Record extracts: Begin

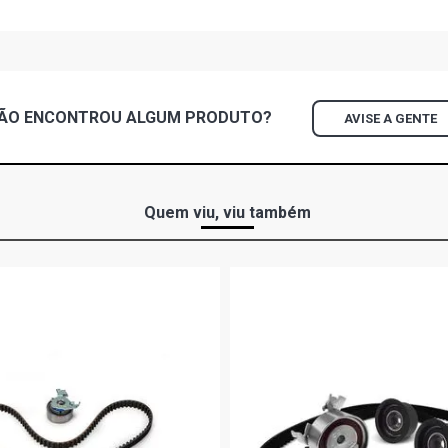
ÃO ENCONTROU
ALGUM
PRODUTO?
AVISE A GENTE
Quem viu, viu também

Record extracts: End

About this task:
A faithful transcription of the material, with no pictures, is the expected result.

Expected answer:
ÃO ENCONTROU
ALGUM
PRODUTO?
AVISE A GENTE
Quem viu, viu também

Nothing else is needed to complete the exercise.